Natural Gas Meter Planning
A generator can start quickly, but gas supply must keep pace. The meter is the first checkpoint. It must pass enough cubic feet per hour for the generator and every connected appliance. This calculator turns electrical load into fuel demand. It then compares that demand with your meter rating.
Why Meter Capacity Matters
Natural gas meters are commonly rated in CFH. That means cubic feet per hour. A generator nameplate may show kilowatts instead. The calculator bridges those units with heat value and efficiency. A large generator can use more fuel than a furnace. Start demand can also be higher than running demand. That is why the surge multiplier is included.
What The Inputs Mean
Generator size shows the maximum electrical output.

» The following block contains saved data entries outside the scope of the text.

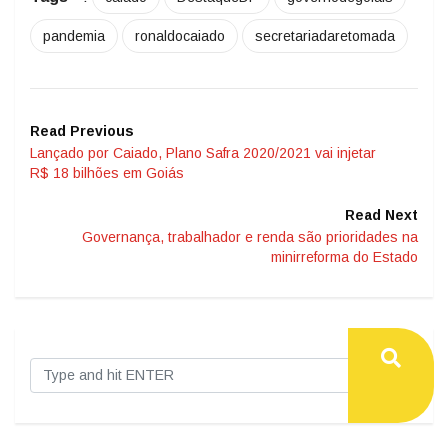
pandemia
ronaldocaiado
secretariadaretomada
Read Previous
Lançado por Caiado, Plano Safra 2020/2021 vai injetar
R$ 18 bilhões em Goiás
Read Next
Governança, trabalhador e renda são prioridades na
minirreforma do Estado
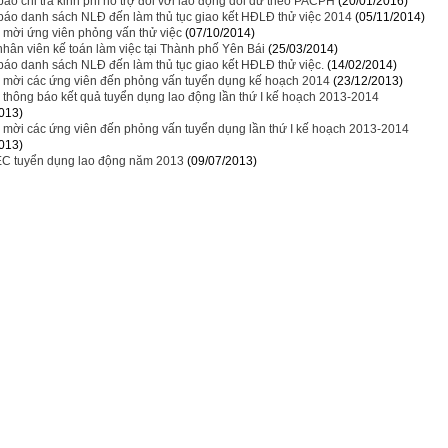
áo chi trả kinh phí hỗ trợ đối với lao động dôi dư theo PACPH
(20/01/2016)
báo danh sách NLĐ đến làm thủ tục giao kết HĐLĐ thử việc 2014
(05/11/2014)
 mời ứng viên phỏng vấn thử việc
(07/10/2014)
hân viên kế toán làm việc tại Thành phố Yên Bái
(25/03/2014)
áo danh sách NLĐ đến làm thủ tục giao kết HĐLĐ thử việc.
(14/02/2014)
c mời các ứng viên đến phỏng vấn tuyển dụng kế hoạch 2014
(23/12/2013)
 thông báo kết quả tuyển dụng lao động lần thứ I kế hoạch 2013-2014
013)
 mời các ứng viên đến phỏng vấn tuyển dụng lần thứ I kế hoạch 2013-2014
013)
C tuyển dụng lao động năm 2013
(09/07/2013)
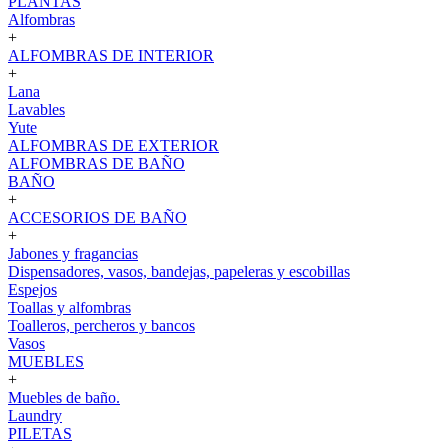
PLANTAS
Alfombras
+
ALFOMBRAS DE INTERIOR
+
Lana
Lavables
Yute
ALFOMBRAS DE EXTERIOR
ALFOMBRAS DE BAÑO
BAÑO
+
ACCESORIOS DE BAÑO
+
Jabones y fragancias
Dispensadores, vasos, bandejas, papeleras y escobillas
Espejos
Toallas y alfombras
Toalleros, percheros y bancos
Vasos
MUEBLES
+
Muebles de baño.
Laundry
PILETAS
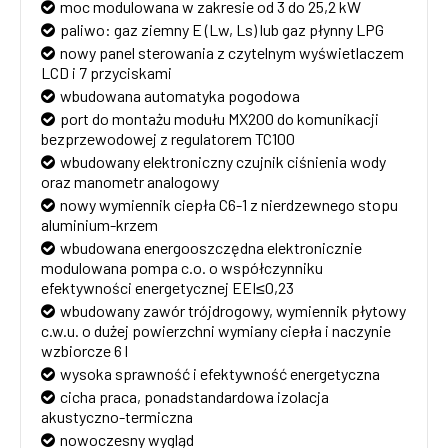
moc modulowana w zakresie od 3 do 25,2 kW
paliwo: gaz ziemny E (Lw, Ls) lub gaz płynny LPG
nowy panel sterowania z czytelnym wyświetlaczem
LCD i 7 przyciskami
wbudowana automatyka pogodowa
port do montażu modułu MX200 do komunikacji
bezprzewodowej z regulatorem TC100
wbudowany elektroniczny czujnik ciśnienia wody
oraz manometr analogowy
nowy wymiennik ciepła C6-1 z nierdzewnego stopu
aluminium-krzem
wbudowana energooszczędna elektronicznie
modulowana pompa c.o. o współczynniku
efektywności energetycznej EEI≤0,23
wbudowany zawór trójdrogowy, wymiennik płytowy
c.w.u. o dużej powierzchni wymiany ciepła i naczynie
wzbiorcze 6 l
wysoka sprawność i efektywność energetyczna
cicha praca, ponadstandardowa izolacja
akustyczno-termiczna
nowoczesny wygląd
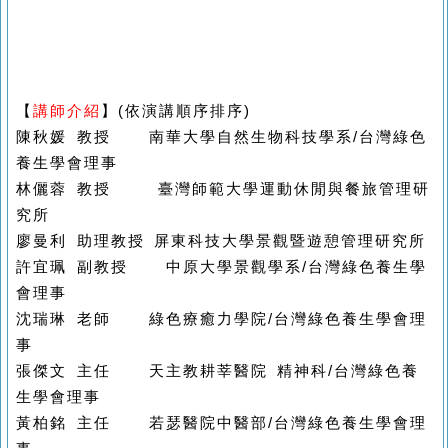
【
講師介紹
】(依演講順序排序)
陳秋媛 教授 南華大學自然生物科技學系/台灣綠色
養生學會理事
林儷蓉 教授 臺灣師範大學運動休閒與餐旅管理研
究所
廖曼利 助理教授 屏東科技大學景觀暨遊憩管理研究所
許宜珮 副教授 中原大學景觀學系/台灣綠色養生學
會理事
沈瑞琳 老師 綠色療癒力學院/台灣綠色養生學會理
事
張傑文 主任 天主教耕莘醫院 精神科/台灣綠色養
生學會理事
黃柏銘 主任 若瑟醫院中醫部/台灣綠色養生學會理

Load percent shows the expected running load. Efficiency converts electrical output into required fuel input. Gas heat value changes by region. Many utility estimates use about 1,000 BTU per cubic foot. Your bill or supplier may give a better number. Existing appliance load covers furnaces, heaters, ranges, and dryers. Future load helps reserve capacity for planned additions.
Reading The Result
The main result is generator CFH. This is the running gas flow. The safety adjusted total includes other appliances and your chosen margin. The peak estimate adds start allowance. The meter status tells whether the entered meter rating looks comfortable, tight, or undersized. It is only a planning guide. Final sizing should follow local codes and utility rules.
Good Design Practice
Use realistic load percent. A standby unit rarely runs at full output all day. Still, emergency operation can create heavy demand. Keep a margin for cold weather, pressure loss, regulator behavior, and aging equipment. Also check pipe length, pipe diameter, fittings, and delivery pressure. A meter may be large enough while the piping is not.
Cost And Runtime Use
The cost fields estimate therm use and daily fuel cost. This helps compare generator sizes and run schedules. It also helps budget long outages. For best accuracy, enter your delivered gas cost per therm. Save the CSV for records. Export the PDF when sharing a sizing note with a contractor or utility reviewer.
Record assumptions clearly, then update them after utility review approval.